■ **Activity**
How many lines of the data contain the string "Amaro"? Write the number and nothing more.

■ **Given records**

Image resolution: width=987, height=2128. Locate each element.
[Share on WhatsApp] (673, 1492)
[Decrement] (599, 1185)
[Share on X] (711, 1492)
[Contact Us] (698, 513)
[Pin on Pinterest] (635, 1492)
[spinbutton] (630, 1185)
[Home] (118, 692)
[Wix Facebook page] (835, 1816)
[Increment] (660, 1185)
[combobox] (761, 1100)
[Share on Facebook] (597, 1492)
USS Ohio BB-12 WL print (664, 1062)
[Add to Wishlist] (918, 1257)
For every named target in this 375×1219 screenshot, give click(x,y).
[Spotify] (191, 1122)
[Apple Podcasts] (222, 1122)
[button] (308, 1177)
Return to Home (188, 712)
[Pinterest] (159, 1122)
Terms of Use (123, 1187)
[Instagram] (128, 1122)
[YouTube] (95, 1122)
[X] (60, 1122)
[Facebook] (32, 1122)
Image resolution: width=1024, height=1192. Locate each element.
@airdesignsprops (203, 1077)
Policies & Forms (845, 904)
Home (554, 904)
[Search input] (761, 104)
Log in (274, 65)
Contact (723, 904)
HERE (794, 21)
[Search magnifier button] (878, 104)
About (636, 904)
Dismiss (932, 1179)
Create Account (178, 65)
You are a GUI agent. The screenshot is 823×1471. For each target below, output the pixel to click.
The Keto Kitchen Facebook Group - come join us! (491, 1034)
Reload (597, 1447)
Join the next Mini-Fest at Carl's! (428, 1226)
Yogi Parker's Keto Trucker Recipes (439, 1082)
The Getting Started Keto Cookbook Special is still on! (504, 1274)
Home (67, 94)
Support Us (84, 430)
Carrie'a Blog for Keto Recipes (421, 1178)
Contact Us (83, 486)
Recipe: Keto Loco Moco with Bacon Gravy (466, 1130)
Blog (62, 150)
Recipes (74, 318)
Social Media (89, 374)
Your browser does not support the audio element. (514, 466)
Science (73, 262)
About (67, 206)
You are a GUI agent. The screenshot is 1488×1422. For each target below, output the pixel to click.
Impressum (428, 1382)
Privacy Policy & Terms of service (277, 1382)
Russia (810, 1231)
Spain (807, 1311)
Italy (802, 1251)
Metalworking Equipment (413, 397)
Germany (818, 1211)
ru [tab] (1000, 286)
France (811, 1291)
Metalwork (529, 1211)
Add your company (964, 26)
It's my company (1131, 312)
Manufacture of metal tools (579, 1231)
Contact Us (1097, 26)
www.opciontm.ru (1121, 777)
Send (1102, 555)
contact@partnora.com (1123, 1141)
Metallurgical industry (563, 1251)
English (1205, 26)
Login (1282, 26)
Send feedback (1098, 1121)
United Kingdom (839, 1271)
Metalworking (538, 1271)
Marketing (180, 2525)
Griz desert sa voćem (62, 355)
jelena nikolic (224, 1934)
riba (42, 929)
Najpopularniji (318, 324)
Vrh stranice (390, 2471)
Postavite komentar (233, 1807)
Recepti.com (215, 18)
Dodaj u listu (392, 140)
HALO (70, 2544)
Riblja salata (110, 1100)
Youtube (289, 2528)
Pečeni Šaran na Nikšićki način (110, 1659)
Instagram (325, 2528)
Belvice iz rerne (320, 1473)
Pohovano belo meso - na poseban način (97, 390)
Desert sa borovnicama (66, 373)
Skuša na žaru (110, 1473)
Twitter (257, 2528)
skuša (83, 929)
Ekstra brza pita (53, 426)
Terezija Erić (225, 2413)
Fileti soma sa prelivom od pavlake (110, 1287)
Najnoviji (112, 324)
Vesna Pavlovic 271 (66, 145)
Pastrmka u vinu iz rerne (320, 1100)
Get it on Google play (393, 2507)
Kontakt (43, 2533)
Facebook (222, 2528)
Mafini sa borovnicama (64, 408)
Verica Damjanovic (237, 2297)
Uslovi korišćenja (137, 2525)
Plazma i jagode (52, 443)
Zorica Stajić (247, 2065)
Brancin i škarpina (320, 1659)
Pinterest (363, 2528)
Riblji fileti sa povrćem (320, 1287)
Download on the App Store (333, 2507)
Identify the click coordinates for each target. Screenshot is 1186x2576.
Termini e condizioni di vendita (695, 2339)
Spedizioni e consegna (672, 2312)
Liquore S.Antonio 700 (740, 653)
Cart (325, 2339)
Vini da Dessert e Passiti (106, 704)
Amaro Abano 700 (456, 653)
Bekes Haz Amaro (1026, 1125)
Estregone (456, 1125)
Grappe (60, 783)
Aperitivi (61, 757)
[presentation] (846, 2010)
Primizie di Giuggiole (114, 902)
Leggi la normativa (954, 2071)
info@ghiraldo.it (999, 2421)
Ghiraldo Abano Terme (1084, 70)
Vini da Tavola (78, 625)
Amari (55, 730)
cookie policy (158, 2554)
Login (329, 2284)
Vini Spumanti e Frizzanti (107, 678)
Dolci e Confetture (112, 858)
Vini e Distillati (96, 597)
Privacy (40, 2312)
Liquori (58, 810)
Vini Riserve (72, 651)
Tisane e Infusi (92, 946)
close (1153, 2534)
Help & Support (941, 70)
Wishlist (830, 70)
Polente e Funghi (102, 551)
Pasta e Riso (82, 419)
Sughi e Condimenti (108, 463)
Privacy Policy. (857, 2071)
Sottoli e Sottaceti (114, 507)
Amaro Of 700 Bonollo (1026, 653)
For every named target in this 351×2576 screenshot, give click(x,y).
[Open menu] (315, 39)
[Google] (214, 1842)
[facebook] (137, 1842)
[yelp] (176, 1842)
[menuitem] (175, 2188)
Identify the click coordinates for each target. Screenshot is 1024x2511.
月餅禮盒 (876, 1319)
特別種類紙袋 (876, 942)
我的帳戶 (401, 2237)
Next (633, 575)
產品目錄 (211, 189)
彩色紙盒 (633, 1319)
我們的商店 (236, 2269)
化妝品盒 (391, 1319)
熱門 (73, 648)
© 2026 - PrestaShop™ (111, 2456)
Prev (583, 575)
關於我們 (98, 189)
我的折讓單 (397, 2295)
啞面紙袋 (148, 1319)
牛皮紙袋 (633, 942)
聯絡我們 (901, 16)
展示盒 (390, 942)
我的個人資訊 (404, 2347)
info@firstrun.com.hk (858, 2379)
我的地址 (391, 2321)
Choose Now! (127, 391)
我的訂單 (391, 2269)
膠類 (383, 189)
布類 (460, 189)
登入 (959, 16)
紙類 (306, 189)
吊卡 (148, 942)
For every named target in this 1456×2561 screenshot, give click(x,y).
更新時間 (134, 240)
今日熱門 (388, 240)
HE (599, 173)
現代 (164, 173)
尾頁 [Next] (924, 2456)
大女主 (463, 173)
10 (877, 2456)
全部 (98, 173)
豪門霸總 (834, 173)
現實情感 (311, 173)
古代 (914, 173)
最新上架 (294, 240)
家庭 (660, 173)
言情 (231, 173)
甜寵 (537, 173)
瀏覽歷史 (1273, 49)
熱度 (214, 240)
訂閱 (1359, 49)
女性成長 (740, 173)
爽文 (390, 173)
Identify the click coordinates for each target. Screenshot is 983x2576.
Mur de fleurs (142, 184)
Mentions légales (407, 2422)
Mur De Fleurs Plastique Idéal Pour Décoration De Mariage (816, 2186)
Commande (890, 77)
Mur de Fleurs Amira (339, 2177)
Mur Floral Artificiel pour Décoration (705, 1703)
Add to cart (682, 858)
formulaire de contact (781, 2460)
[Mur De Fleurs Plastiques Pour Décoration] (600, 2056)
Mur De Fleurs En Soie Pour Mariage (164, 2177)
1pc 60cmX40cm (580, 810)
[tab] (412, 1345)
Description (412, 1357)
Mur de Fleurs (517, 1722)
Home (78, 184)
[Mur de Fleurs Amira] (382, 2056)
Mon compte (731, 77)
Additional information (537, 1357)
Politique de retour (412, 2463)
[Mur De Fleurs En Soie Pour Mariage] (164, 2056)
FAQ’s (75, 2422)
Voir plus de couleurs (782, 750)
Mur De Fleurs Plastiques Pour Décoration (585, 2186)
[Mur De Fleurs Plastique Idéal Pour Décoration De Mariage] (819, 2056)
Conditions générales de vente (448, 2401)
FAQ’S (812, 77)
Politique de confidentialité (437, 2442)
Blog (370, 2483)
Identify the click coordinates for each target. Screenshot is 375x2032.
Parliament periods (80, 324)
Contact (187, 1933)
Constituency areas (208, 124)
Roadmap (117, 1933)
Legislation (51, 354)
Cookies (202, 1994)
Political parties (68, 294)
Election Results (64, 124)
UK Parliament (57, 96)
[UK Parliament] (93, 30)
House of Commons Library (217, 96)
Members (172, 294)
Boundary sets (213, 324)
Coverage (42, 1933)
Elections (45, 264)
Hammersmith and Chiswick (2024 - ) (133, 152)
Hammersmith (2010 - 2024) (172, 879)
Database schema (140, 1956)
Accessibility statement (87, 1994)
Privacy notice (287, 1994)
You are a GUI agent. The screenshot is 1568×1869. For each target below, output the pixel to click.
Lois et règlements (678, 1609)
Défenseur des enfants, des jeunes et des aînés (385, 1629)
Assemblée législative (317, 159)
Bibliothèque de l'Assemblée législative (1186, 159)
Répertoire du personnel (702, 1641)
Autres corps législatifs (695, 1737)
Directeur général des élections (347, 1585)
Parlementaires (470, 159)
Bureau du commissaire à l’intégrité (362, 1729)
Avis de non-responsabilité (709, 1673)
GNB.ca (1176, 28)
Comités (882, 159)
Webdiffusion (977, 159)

■ **Exercise answer**
3